— PROBLEM TO SOLVE —
Your output must be the line containing "[View next item] (83, 1860)" followed by every later line in the entries below, all copied exactly.

— RECORDS PROVIDED —
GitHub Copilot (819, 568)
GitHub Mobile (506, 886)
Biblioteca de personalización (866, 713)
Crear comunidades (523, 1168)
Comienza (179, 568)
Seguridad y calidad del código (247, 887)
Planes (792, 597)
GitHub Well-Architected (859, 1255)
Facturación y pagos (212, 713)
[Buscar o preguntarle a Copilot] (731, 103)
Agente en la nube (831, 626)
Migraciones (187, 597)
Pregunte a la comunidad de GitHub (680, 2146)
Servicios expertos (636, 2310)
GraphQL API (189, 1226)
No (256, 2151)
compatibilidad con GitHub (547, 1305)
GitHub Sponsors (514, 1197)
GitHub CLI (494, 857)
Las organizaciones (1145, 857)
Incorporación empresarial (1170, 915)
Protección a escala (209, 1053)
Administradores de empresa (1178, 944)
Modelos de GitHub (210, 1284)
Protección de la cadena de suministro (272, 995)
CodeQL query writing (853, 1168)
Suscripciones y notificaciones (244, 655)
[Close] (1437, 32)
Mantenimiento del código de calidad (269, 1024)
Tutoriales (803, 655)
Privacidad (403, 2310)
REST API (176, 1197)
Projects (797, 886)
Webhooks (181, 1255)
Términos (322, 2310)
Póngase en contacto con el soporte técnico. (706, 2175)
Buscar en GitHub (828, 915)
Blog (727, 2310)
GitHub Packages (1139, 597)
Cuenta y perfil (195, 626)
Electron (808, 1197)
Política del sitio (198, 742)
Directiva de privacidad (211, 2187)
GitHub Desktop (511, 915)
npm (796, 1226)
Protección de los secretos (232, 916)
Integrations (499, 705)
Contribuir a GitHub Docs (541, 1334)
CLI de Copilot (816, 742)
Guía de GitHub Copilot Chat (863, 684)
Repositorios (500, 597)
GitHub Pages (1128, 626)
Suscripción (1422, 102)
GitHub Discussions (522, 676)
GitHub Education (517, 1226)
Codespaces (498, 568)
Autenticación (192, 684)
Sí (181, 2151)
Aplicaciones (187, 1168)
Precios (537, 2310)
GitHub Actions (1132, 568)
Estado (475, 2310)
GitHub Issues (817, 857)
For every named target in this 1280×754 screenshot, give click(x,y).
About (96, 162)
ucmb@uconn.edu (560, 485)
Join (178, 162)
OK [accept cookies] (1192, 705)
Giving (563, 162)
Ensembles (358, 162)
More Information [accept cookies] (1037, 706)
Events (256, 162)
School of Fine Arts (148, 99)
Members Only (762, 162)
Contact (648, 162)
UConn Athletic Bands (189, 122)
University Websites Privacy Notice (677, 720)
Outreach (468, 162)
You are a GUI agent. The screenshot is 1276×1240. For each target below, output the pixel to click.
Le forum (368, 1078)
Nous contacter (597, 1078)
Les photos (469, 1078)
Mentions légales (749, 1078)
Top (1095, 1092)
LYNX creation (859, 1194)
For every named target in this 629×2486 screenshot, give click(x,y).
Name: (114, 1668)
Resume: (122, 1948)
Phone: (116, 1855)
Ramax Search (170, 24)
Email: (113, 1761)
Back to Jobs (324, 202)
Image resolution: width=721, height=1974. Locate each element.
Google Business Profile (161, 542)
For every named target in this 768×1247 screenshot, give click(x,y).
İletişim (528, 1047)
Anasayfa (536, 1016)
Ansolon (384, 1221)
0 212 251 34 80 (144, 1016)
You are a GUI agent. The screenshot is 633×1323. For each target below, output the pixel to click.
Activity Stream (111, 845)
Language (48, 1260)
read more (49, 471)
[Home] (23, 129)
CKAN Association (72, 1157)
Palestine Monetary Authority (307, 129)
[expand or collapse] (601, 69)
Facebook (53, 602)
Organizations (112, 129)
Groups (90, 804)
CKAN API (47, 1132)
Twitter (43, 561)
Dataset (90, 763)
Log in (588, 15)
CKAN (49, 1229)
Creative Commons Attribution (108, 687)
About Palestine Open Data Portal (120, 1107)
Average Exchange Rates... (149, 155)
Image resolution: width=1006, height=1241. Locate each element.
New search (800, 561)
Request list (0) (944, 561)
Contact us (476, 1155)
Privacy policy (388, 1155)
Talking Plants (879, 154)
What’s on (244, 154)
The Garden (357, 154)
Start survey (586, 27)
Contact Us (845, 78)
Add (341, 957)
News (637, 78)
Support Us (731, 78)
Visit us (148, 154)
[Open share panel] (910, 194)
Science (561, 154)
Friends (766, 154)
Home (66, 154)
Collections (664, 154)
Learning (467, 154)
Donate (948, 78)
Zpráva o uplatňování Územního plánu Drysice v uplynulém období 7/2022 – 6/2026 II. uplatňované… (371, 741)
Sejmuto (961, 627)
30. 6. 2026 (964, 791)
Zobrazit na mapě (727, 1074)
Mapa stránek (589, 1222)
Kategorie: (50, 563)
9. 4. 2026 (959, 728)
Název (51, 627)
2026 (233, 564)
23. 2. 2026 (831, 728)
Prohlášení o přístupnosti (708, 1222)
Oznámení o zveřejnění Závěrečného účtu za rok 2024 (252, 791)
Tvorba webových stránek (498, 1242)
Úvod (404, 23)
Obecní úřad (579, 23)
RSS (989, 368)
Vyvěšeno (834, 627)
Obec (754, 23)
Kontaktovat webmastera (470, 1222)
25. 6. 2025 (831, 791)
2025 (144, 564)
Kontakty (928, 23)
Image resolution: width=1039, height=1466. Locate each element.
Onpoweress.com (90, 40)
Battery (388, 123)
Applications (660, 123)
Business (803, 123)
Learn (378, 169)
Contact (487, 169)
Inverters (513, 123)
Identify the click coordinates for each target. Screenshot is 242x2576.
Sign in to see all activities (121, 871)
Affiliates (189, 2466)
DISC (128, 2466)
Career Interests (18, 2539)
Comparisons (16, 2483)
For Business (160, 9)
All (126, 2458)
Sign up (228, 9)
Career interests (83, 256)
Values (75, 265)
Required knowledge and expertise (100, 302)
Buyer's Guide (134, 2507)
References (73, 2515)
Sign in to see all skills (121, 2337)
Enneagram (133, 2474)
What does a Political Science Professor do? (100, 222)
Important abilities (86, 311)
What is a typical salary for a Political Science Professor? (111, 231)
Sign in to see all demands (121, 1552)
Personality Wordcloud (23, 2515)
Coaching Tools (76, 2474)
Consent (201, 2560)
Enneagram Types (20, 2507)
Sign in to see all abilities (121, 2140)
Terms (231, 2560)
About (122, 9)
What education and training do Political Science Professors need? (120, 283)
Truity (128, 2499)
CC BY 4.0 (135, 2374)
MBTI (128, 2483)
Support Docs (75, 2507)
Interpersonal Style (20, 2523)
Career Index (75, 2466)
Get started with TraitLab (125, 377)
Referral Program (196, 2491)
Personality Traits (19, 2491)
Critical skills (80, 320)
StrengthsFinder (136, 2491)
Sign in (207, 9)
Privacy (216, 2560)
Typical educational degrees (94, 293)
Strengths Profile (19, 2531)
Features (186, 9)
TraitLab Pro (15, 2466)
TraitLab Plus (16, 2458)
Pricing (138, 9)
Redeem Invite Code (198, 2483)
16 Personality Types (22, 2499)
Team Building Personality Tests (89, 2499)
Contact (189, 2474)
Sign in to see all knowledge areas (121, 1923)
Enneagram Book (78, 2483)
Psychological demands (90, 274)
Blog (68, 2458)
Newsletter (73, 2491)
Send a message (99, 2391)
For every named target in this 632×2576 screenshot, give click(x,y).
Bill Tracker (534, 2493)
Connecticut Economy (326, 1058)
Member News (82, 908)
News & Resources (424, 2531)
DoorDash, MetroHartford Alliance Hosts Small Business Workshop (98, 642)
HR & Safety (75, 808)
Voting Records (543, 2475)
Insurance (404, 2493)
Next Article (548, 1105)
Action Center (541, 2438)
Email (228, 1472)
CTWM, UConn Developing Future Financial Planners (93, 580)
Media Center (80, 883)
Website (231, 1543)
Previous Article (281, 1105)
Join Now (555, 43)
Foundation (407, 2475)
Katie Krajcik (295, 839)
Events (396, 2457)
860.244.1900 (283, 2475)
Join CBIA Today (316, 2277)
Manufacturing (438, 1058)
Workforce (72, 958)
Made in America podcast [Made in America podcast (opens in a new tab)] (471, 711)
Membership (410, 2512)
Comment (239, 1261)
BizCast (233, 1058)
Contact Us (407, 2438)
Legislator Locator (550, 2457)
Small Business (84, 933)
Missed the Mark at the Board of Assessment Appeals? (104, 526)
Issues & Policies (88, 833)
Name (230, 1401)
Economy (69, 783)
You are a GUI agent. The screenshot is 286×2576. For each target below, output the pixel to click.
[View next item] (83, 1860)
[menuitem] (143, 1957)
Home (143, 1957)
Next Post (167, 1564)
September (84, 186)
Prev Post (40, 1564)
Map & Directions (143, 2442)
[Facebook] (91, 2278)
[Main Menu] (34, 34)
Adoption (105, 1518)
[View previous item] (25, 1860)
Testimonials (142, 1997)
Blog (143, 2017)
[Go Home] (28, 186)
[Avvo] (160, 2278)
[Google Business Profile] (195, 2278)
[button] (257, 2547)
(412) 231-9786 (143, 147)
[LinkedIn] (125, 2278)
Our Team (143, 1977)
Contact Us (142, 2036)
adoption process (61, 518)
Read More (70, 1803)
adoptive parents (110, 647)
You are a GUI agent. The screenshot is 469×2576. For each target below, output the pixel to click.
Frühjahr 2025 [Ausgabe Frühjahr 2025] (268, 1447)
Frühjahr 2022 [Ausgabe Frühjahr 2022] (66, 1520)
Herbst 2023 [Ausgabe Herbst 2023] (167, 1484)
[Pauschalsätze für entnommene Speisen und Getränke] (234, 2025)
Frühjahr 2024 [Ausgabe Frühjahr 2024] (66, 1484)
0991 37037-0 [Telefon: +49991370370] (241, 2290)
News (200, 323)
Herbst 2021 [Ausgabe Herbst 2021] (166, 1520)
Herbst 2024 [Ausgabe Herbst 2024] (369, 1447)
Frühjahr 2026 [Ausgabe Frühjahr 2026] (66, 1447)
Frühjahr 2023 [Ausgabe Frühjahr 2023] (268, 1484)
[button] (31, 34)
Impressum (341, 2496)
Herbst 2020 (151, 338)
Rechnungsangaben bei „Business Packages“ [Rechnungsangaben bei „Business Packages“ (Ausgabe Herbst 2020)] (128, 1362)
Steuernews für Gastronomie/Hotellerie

— REPLY —
[View next item] (83, 1860)
[menuitem] (143, 1957)
Home (143, 1957)
Next Post (167, 1564)
September (84, 186)
Prev Post (40, 1564)
Map & Directions (143, 2442)
[Facebook] (91, 2278)
[Main Menu] (34, 34)
Adoption (105, 1518)
[View previous item] (25, 1860)
Testimonials (142, 1997)
Blog (143, 2017)
[Go Home] (28, 186)
[Avvo] (160, 2278)
[Google Business Profile] (195, 2278)
[button] (257, 2547)
(412) 231-9786 (143, 147)
[LinkedIn] (125, 2278)
Our Team (143, 1977)
Contact Us (142, 2036)
adoption process (61, 518)
Read More (70, 1803)
adoptive parents (110, 647)
You are a GUI agent. The screenshot is 469×2576. For each target below, output the pixel to click.
Frühjahr 2025 [Ausgabe Frühjahr 2025] (268, 1447)
Frühjahr 2022 [Ausgabe Frühjahr 2022] (66, 1520)
Herbst 2023 [Ausgabe Herbst 2023] (167, 1484)
[Pauschalsätze für entnommene Speisen und Getränke] (234, 2025)
Frühjahr 2024 [Ausgabe Frühjahr 2024] (66, 1484)
0991 37037-0 [Telefon: +49991370370] (241, 2290)
News (200, 323)
Herbst 2021 [Ausgabe Herbst 2021] (166, 1520)
Herbst 2024 [Ausgabe Herbst 2024] (369, 1447)
Frühjahr 2026 [Ausgabe Frühjahr 2026] (66, 1447)
Frühjahr 2023 [Ausgabe Frühjahr 2023] (268, 1484)
[button] (31, 34)
Impressum (341, 2496)
Herbst 2020 (151, 338)
Rechnungsangaben bei „Business Packages“ [Rechnungsangaben bei „Business Packages“ (Ausgabe Herbst 2020)] (128, 1362)
Steuernews für Gastronomie/Hotellerie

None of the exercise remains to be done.